SSG Beach has noticed I’m not paying attention to him anymore, and so I haven’t noticed that the whole platoon is staring at me as I stare at the liaison and the CO try to calm the farmer down. I sheepishly dismount and speed walk over to the rest of the platoon, where LT Mashinter briefs us.
“Alright, now that Lipscomb has deigned to grace us with his presence, here’s the plan for the next couple of days. Squadron has a TOC set up near Musninkai, up the 116 Highway from Vilnius.
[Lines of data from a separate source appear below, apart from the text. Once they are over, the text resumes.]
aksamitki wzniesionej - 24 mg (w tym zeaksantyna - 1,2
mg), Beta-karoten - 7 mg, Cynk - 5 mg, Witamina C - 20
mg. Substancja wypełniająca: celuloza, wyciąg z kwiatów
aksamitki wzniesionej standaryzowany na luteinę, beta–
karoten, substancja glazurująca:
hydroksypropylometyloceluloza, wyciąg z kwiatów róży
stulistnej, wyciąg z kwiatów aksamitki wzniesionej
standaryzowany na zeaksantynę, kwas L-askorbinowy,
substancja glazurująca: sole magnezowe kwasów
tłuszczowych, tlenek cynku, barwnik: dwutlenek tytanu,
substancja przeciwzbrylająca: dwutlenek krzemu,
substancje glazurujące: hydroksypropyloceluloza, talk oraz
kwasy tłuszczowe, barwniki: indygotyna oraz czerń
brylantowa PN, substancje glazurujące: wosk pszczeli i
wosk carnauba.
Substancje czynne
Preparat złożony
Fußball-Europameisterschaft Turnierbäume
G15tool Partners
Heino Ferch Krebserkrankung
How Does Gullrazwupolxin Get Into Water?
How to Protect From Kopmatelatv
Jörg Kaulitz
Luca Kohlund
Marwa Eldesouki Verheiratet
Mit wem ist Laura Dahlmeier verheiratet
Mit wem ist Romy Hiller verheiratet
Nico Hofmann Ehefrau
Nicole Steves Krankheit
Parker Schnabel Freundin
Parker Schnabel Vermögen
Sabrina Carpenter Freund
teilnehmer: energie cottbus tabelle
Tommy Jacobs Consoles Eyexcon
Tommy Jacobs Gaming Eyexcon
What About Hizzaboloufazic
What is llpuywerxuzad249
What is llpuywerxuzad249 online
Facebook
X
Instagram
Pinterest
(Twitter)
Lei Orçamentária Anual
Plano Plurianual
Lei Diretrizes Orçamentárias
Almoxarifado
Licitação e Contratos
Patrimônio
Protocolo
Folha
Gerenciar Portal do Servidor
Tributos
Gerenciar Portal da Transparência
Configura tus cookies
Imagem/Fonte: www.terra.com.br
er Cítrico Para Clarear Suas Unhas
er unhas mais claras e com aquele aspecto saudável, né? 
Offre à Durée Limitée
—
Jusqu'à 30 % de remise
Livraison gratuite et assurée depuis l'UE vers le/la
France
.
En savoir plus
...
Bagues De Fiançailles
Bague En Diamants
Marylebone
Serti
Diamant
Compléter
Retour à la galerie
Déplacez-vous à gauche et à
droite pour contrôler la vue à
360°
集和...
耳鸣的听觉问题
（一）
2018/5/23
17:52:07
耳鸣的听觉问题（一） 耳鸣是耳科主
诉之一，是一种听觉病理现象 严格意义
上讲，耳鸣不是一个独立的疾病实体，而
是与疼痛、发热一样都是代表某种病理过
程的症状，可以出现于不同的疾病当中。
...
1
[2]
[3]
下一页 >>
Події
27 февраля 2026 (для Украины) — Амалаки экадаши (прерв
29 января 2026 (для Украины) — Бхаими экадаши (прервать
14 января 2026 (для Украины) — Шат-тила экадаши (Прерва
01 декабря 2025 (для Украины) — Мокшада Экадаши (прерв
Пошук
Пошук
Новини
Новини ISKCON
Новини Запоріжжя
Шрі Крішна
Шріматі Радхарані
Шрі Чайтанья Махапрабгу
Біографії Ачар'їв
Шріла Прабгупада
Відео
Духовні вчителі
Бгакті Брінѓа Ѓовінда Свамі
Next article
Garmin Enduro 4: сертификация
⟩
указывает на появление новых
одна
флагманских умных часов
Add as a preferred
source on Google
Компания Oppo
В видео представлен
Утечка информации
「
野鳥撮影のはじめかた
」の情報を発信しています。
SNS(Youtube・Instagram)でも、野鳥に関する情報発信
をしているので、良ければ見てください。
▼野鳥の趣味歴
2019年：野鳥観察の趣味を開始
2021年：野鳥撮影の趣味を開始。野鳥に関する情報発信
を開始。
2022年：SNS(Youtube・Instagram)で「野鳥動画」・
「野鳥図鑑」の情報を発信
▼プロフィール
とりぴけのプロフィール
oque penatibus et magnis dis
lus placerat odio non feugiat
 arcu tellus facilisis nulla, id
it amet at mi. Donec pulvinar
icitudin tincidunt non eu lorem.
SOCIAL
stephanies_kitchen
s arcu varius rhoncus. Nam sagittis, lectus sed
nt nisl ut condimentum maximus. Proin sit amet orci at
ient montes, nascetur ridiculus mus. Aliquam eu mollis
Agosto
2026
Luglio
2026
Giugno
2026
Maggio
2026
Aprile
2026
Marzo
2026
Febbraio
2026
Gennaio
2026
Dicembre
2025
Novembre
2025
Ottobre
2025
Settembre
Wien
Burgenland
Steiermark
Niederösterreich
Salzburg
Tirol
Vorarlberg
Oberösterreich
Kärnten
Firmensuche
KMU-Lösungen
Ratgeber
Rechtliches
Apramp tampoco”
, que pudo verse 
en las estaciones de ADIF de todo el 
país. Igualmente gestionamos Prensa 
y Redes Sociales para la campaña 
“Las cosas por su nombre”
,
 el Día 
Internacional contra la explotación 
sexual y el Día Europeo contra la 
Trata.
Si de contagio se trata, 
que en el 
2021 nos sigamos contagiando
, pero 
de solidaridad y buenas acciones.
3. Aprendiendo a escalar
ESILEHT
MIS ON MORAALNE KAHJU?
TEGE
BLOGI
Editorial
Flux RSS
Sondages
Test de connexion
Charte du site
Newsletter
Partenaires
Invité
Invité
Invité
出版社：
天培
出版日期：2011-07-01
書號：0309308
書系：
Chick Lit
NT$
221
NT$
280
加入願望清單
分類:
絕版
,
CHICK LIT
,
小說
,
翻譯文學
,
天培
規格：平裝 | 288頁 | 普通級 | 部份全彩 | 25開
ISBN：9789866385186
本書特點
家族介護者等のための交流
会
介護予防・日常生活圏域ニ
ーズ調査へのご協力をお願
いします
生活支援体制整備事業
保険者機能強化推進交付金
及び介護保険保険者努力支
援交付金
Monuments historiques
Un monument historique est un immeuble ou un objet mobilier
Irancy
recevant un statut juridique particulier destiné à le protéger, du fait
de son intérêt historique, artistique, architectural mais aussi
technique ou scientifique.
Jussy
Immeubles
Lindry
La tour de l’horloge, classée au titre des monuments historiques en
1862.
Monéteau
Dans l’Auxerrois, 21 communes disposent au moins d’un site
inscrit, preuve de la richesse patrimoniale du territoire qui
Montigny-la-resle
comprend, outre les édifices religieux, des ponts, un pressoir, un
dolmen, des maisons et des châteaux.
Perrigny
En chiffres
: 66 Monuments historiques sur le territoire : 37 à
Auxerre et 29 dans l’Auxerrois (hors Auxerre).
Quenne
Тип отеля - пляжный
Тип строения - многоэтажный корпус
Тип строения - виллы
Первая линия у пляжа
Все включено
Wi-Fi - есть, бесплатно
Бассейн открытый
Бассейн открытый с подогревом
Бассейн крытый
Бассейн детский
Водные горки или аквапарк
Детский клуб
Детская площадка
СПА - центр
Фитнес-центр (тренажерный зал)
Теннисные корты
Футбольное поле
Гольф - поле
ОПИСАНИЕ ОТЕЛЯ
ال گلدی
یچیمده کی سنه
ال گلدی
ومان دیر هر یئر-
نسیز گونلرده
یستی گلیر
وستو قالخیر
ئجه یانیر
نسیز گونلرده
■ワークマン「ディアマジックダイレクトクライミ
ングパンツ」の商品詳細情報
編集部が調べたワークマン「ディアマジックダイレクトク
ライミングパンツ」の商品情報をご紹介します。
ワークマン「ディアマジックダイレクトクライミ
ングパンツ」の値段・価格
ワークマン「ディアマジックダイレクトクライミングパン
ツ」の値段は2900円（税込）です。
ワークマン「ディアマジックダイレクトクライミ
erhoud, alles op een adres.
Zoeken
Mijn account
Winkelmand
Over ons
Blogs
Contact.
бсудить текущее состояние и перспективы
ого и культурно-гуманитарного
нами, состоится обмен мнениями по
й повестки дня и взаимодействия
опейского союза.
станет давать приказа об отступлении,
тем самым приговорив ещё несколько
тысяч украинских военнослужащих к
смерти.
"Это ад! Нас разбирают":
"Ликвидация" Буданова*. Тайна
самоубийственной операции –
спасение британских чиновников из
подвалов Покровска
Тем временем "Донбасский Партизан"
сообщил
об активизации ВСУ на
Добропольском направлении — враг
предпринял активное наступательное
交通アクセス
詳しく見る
We’re going to road march in standard column formation from here, along the 5212 until the 116. SOP road march order. There will be a joint MP/local police post set up to make sure we can negotiate the transition without losing any stragglers or running over any locals. Black 5 will be in the lead Humvee, and will call out the checkpoints as he passes them, and Black 7 will be in the trail Humvee and will do the same when he clears them. Radio is per SOP and digi-keys. Disabled vehicles will pull to the right shoulder as far off the road as practical, and radio their position to Black 8 who will meet up with the vehicle and evaluate recovery options as needed. REDCON 1 in ten minutes. Fuel HEMTT will be here in about twenty minutes to top off, with start of movement in thirty. CO wants Black 5 crossing the LD in less than 45 minutes.

“After the road march, we will be forming a troop coil formation here,” he pointed at a spot on the map just North of Musninkai, and continued “and wait for the Mustang 5. When he arrives he will lead us in a road march to our AA for the evening, here about one and a half clicks Southeast of Liukonys. There we will form a troop coil, set security, and do a modified tailgate LOGPAC, sergeant Furniss will provide details upon arrival. We will stay overnight in the AA, and sergeant Furniss has a guard/sleep plan set up, with details upon arrival.

Alright, that’s all I’ve got. Any questions?”

No speaking, just the shaking of a few heads, answered the LT.

“Alright. Sergeant Furniss, they’re all yours.” With that, the LT nodded to the platoon sergeant and took off for the CO’s location.

“A’aight, take a knee chuckleheads. Let’s make this quick. Standard order with White 1, 2, 3, 4. Alternate gun tubes just like normal. Keep your distance, at least 50 meters between vehicles. I want to see your air guards up, and scan your lanes. Refuel will be a hot refuel. Red then White on the left HEMTT, Blue then Green on the right. 1 & 2 will fuel first followed by 3 & 4, 1 & 3 on the left side with 2 & 4 on the right. Be ready to pull up when it’s your turn in the line. Pull through after, you’ll see the Red elements stacked up near the road surface. Once we get the blitz order, Hush 2 on the radios except for bent units, unusual situations, or checkpoint clearance. Black 7 has set us up a good LOGPAC at the AA, but we’ll cover details on arrival. Any questions? Speak now or forever hold your peace!”

None of us are that stupid, really. Nobody had any questions, we’ve done this a bunch of times. Heck, the NTC rotation just before our deployment. I think sergeant Furniss gave this exact same speech there, too.

“A’aight. Let’s go. REDCON 1 in five.”

We broke up, and Dock and I started walking toward Bodacious. On the way, Dock started humming an old classic rock tune, “Black Water” by the Doobie Brothers. I started singing, Dock joined me, and Cooke joined in. We all three locked arms and started singing the chorus at the tops of our lungs, skipping all the way back to our tanks.

“By the hand (hand) take me by the hand (pretty mama)/Come ’n’ dance with ya daddy all night long/I’d like to hear some funky dixieland, pretty mama come & take me by the hand.”

I could almost hear the rest of the platoon rolling their eyes at us. We didn’t care, we were damned if being deployed would crush our spirits.